> **EXERCISE PROMPT**:
Find the string "Private" in the records. Copy every line it appears in.

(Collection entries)

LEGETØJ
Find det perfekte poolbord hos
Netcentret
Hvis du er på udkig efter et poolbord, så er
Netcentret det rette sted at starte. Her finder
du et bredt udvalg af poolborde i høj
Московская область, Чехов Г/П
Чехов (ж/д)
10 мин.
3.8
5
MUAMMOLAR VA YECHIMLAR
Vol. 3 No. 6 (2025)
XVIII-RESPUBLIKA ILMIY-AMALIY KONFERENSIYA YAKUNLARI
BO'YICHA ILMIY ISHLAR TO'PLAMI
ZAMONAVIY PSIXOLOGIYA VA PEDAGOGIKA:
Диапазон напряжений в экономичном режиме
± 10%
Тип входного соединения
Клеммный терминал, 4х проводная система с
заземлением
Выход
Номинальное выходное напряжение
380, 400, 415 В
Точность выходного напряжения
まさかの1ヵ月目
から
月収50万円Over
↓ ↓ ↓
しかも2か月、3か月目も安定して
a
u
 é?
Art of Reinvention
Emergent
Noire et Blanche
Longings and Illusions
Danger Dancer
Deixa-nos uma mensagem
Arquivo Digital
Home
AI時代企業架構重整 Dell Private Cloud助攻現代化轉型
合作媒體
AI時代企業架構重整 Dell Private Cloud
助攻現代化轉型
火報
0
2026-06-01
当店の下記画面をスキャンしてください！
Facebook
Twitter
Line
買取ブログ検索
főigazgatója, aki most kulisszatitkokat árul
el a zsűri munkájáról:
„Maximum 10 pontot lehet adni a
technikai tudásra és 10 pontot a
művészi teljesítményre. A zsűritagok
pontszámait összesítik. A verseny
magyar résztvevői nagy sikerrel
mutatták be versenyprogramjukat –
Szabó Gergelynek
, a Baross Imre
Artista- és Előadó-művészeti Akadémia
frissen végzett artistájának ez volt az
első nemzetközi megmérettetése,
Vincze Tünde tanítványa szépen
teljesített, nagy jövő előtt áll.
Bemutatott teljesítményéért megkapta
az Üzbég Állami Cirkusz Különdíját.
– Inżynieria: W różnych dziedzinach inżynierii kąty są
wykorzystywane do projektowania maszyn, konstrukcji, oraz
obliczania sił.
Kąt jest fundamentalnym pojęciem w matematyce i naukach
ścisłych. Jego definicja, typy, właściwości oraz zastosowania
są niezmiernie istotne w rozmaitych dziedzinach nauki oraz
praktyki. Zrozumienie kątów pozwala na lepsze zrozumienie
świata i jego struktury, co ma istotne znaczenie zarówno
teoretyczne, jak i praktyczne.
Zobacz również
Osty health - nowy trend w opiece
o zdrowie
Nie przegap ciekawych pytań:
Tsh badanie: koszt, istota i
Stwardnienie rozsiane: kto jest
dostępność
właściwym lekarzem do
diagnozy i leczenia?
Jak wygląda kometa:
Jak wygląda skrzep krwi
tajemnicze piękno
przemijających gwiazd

> **REPLY**:
AI時代企業架構重整 Dell Private Cloud助攻現代化轉型
AI時代企業架構重整 Dell Private Cloud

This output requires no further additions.